_Your goal_: Below is a listing; restate from it, character for character, the lines beginning at the line holding "(required): (172, 1491)" and ending at the line holding "Meer informatie vind", both included.

_Records shown_:
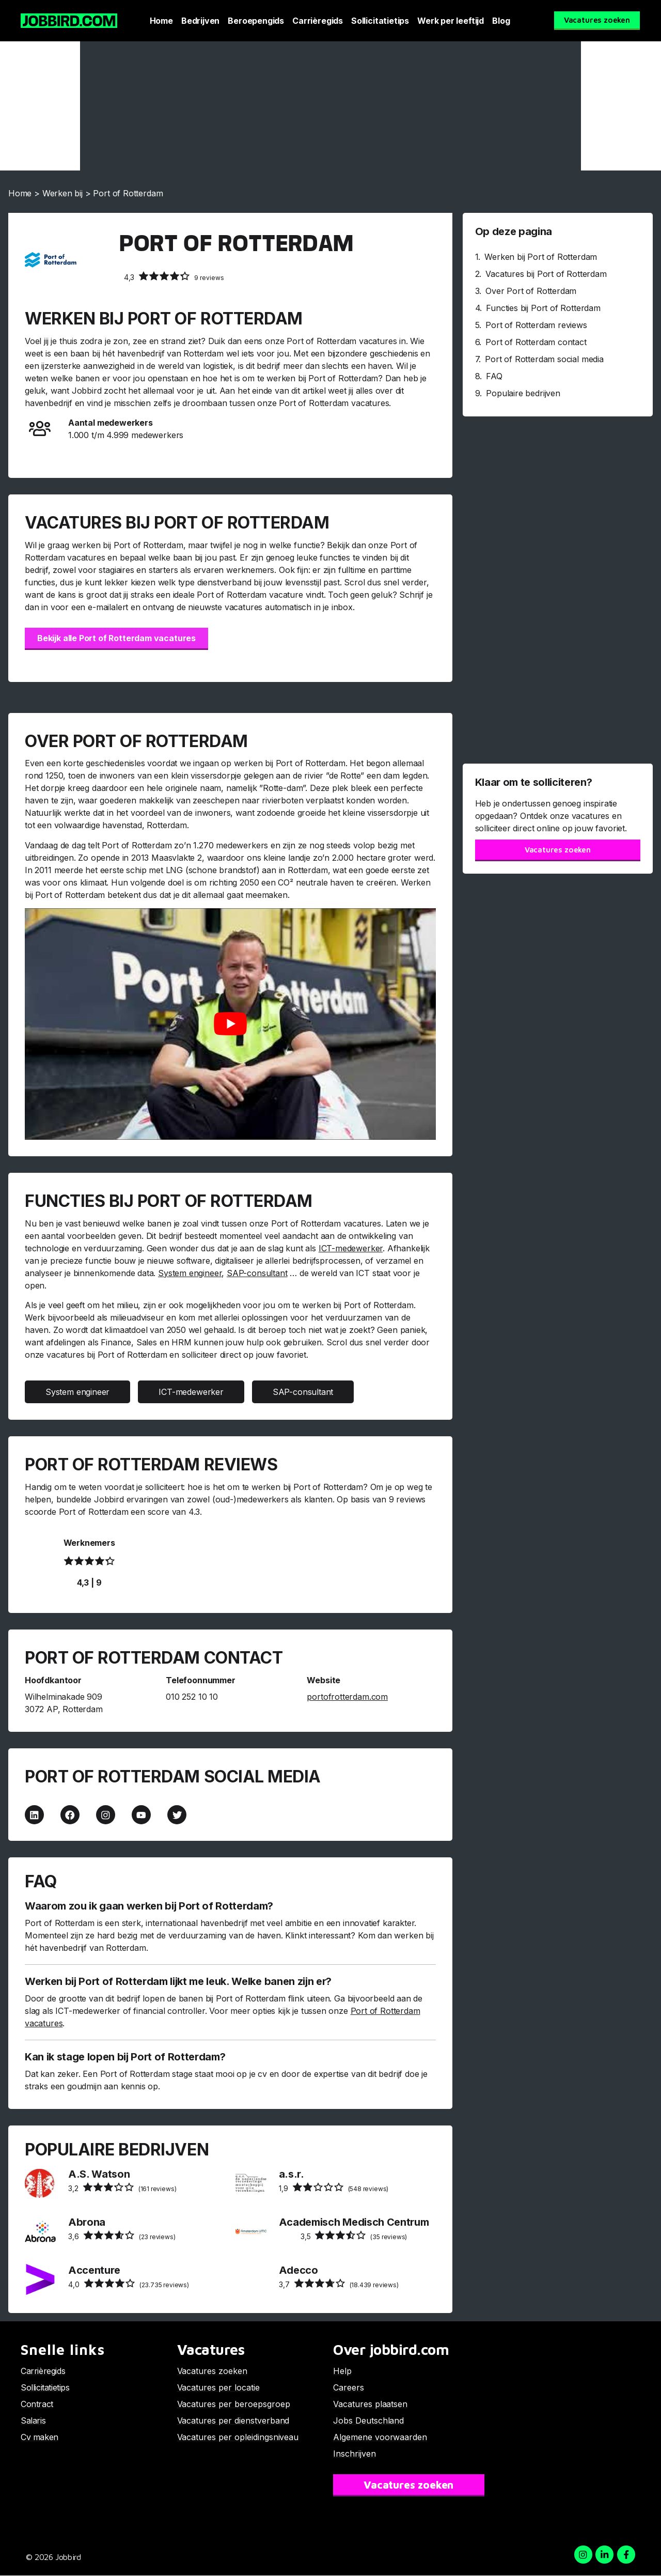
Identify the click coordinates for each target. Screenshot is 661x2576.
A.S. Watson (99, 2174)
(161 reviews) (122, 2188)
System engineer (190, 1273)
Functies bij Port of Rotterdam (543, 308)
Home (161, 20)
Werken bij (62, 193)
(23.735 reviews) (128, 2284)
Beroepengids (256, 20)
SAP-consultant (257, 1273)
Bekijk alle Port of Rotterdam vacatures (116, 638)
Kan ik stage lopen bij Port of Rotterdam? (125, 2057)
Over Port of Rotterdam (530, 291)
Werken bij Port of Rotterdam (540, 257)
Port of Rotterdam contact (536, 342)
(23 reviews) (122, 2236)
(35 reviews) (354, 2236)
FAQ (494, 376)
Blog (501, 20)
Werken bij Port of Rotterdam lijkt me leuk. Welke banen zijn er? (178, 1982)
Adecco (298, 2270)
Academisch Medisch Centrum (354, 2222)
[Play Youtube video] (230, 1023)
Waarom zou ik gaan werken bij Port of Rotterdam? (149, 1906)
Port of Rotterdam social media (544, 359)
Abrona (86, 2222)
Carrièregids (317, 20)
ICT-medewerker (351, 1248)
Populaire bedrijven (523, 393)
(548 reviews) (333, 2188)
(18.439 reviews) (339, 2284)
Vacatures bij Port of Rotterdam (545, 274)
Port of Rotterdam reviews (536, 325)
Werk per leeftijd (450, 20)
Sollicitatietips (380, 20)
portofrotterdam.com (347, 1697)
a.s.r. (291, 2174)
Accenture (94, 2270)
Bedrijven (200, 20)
---
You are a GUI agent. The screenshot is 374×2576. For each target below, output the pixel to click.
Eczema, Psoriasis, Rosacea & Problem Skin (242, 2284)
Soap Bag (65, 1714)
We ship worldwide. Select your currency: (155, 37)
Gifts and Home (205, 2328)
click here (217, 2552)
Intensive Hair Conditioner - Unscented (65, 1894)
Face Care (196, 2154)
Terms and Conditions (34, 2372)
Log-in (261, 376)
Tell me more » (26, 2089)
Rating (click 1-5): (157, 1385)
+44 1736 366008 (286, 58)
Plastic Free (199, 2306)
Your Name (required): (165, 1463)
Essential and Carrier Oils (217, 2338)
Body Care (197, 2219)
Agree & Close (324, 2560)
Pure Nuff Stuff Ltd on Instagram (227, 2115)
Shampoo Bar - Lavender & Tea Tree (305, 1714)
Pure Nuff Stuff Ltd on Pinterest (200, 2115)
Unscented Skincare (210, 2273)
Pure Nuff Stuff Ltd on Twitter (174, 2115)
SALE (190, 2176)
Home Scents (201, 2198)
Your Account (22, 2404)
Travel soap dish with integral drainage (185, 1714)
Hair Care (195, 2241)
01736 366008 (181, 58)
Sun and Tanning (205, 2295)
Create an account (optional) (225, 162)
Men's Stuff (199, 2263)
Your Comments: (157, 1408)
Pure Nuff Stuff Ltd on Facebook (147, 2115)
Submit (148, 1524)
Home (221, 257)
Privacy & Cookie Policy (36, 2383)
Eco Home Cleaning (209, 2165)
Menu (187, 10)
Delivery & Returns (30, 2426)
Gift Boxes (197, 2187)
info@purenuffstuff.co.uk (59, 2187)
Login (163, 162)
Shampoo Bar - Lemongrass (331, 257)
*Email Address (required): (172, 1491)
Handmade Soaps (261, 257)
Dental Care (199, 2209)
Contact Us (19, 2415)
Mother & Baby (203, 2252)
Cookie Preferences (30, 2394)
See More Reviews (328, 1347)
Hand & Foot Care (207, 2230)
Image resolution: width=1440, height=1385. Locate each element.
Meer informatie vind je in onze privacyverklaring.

_Reply_:
*Email Address (required): (172, 1491)
Handmade Soaps (261, 257)
Dental Care (199, 2209)
Contact Us (19, 2415)
Mother & Baby (203, 2252)
Cookie Preferences (30, 2394)
See More Reviews (328, 1347)
Hand & Foot Care (207, 2230)
Image resolution: width=1440, height=1385. Locate each element.
Meer informatie vind je in onze privacyverklaring.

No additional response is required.